→ **What to work on**
The output should be all entries, each matching the original exactly.

━━━

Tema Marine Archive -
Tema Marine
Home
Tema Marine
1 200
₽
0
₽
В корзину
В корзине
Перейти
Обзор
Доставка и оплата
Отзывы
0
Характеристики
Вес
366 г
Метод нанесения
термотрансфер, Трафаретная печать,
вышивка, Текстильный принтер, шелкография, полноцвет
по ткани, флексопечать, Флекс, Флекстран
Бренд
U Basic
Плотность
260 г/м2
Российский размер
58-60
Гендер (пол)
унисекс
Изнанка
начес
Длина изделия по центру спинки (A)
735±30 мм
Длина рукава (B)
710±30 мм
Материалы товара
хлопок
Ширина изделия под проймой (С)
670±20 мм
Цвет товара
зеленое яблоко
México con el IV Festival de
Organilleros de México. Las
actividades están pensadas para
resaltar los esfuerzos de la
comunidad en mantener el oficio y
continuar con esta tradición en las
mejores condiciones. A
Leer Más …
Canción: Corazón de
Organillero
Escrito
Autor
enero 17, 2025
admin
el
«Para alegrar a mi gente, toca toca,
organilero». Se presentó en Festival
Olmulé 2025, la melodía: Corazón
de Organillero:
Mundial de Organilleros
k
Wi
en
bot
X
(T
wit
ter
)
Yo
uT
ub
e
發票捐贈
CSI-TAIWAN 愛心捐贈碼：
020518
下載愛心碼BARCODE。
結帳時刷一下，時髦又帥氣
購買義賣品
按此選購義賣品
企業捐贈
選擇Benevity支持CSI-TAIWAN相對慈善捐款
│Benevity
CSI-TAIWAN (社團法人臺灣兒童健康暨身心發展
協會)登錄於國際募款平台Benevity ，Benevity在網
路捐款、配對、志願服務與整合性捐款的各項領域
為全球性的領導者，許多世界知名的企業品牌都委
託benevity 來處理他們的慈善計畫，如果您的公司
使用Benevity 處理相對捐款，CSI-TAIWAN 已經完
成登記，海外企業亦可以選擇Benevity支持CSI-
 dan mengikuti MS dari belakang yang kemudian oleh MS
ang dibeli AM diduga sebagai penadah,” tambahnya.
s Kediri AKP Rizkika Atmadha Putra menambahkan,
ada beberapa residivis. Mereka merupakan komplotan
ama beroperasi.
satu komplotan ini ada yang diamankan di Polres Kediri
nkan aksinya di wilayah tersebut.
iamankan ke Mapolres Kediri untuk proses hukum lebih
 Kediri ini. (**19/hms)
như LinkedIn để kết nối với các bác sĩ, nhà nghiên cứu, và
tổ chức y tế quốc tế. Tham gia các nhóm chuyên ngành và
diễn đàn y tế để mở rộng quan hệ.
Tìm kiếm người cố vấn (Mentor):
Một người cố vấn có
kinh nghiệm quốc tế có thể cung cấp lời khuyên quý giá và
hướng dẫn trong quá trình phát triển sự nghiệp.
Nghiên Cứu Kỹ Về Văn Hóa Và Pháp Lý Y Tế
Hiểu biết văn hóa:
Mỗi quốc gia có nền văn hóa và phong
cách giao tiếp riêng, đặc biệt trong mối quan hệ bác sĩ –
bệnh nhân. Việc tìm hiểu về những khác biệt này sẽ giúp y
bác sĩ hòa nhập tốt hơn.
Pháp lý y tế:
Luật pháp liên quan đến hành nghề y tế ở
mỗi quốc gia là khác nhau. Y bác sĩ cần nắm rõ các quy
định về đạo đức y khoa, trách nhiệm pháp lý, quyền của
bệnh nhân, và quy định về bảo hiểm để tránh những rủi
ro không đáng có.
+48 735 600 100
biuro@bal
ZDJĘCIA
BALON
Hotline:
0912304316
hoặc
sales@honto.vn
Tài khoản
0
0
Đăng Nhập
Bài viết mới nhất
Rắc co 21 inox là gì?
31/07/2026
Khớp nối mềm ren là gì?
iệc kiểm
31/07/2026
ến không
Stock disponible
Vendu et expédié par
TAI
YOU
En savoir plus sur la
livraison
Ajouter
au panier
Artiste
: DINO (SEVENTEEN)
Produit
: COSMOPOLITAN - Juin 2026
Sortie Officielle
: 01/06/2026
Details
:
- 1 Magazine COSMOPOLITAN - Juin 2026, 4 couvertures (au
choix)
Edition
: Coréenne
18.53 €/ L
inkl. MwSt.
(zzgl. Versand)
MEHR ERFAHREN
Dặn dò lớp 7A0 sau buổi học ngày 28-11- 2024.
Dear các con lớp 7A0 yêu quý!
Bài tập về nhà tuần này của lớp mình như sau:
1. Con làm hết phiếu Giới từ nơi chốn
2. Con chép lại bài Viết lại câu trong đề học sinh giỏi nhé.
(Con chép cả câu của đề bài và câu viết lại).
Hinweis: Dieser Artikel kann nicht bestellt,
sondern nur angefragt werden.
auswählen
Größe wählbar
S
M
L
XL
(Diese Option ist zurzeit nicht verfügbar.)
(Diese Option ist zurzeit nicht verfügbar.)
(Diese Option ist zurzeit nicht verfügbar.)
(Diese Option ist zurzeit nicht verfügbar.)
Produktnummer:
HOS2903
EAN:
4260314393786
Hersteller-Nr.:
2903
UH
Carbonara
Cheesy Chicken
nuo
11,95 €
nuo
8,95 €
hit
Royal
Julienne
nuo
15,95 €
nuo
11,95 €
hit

━━━

→ **Solution for this problem**
Tema Marine Archive -
Tema Marine
Home
Tema Marine
1 200
₽
0
₽
В корзину
В корзине
Перейти
Обзор
Доставка и оплата
Отзывы
0
Характеристики
Вес
366 г
Метод нанесения
термотрансфер, Трафаретная печать,
вышивка, Текстильный принтер, шелкография, полноцвет
по ткани, флексопечать, Флекс, Флекстран
Бренд
U Basic
Плотность
260 г/м2
Российский размер
58-60
Гендер (пол)
унисекс
Изнанка
начес
Длина изделия по центру спинки (A)
735±30 мм
Длина рукава (B)
710±30 мм
Материалы товара
хлопок
Ширина изделия под проймой (С)
670±20 мм
Цвет товара
зеленое яблоко
México con el IV Festival de
Organilleros de México. Las
actividades están pensadas para
resaltar los esfuerzos de la
comunidad en mantener el oficio y
continuar con esta tradición en las
mejores condiciones. A
Leer Más …
Canción: Corazón de
Organillero
Escrito
Autor
enero 17, 2025
admin
el
«Para alegrar a mi gente, toca toca,
organilero». Se presentó en Festival
Olmulé 2025, la melodía: Corazón
de Organillero:
Mundial de Organilleros
k
Wi
en
bot
X
(T
wit
ter
)
Yo
uT
ub
e
發票捐贈
CSI-TAIWAN 愛心捐贈碼：
020518
下載愛心碼BARCODE。
結帳時刷一下，時髦又帥氣
購買義賣品
按此選購義賣品
企業捐贈
選擇Benevity支持CSI-TAIWAN相對慈善捐款
│Benevity
CSI-TAIWAN (社團法人臺灣兒童健康暨身心發展
協會)登錄於國際募款平台Benevity ，Benevity在網
路捐款、配對、志願服務與整合性捐款的各項領域
為全球性的領導者，許多世界知名的企業品牌都委
託benevity 來處理他們的慈善計畫，如果您的公司
使用Benevity 處理相對捐款，CSI-TAIWAN 已經完
成登記，海外企業亦可以選擇Benevity支持CSI-
 dan mengikuti MS dari belakang yang kemudian oleh MS
ang dibeli AM diduga sebagai penadah,” tambahnya.
s Kediri AKP Rizkika Atmadha Putra menambahkan,
ada beberapa residivis. Mereka merupakan komplotan
ama beroperasi.
satu komplotan ini ada yang diamankan di Polres Kediri
nkan aksinya di wilayah tersebut.
iamankan ke Mapolres Kediri untuk proses hukum lebih
 Kediri ini. (**19/hms)
như LinkedIn để kết nối với các bác sĩ, nhà nghiên cứu, và
tổ chức y tế quốc tế. Tham gia các nhóm chuyên ngành và
diễn đàn y tế để mở rộng quan hệ.
Tìm kiếm người cố vấn (Mentor):
Một người cố vấn có
kinh nghiệm quốc tế có thể cung cấp lời khuyên quý giá và
hướng dẫn trong quá trình phát triển sự nghiệp.
Nghiên Cứu Kỹ Về Văn Hóa Và Pháp Lý Y Tế
Hiểu biết văn hóa:
Mỗi quốc gia có nền văn hóa và phong
cách giao tiếp riêng, đặc biệt trong mối quan hệ bác sĩ –
bệnh nhân. Việc tìm hiểu về những khác biệt này sẽ giúp y
bác sĩ hòa nhập tốt hơn.
Pháp lý y tế:
Luật pháp liên quan đến hành nghề y tế ở
mỗi quốc gia là khác nhau. Y bác sĩ cần nắm rõ các quy
định về đạo đức y khoa, trách nhiệm pháp lý, quyền của
bệnh nhân, và quy định về bảo hiểm để tránh những rủi
ro không đáng có.
+48 735 600 100
biuro@bal
ZDJĘCIA
BALON
Hotline:
0912304316
hoặc
sales@honto.vn
Tài khoản
0
0
Đăng Nhập
Bài viết mới nhất
Rắc co 21 inox là gì?
31/07/2026
Khớp nối mềm ren là gì?
iệc kiểm
31/07/2026
ến không
Stock disponible
Vendu et expédié par
TAI
YOU
En savoir plus sur la
livraison
Ajouter
au panier
Artiste
: DINO (SEVENTEEN)
Produit
: COSMOPOLITAN - Juin 2026
Sortie Officielle
: 01/06/2026
Details
:
- 1 Magazine COSMOPOLITAN - Juin 2026, 4 couvertures (au
choix)
Edition
: Coréenne
18.53 €/ L
inkl. MwSt.
(zzgl. Versand)
MEHR ERFAHREN
Dặn dò lớp 7A0 sau buổi học ngày 28-11- 2024.
Dear các con lớp 7A0 yêu quý!
Bài tập về nhà tuần này của lớp mình như sau:
1. Con làm hết phiếu Giới từ nơi chốn
2. Con chép lại bài Viết lại câu trong đề học sinh giỏi nhé.
(Con chép cả câu của đề bài và câu viết lại).
Hinweis: Dieser Artikel kann nicht bestellt,
sondern nur angefragt werden.
auswählen
Größe wählbar
S
M
L
XL
(Diese Option ist zurzeit nicht verfügbar.)
(Diese Option ist zurzeit nicht verfügbar.)
(Diese Option ist zurzeit nicht verfügbar.)
(Diese Option ist zurzeit nicht verfügbar.)
Produktnummer:
HOS2903
EAN:
4260314393786
Hersteller-Nr.:
2903
UH
Carbonara
Cheesy Chicken
nuo
11,95 €
nuo
8,95 €
hit
Royal
Julienne
nuo
15,95 €
nuo
11,95 €
hit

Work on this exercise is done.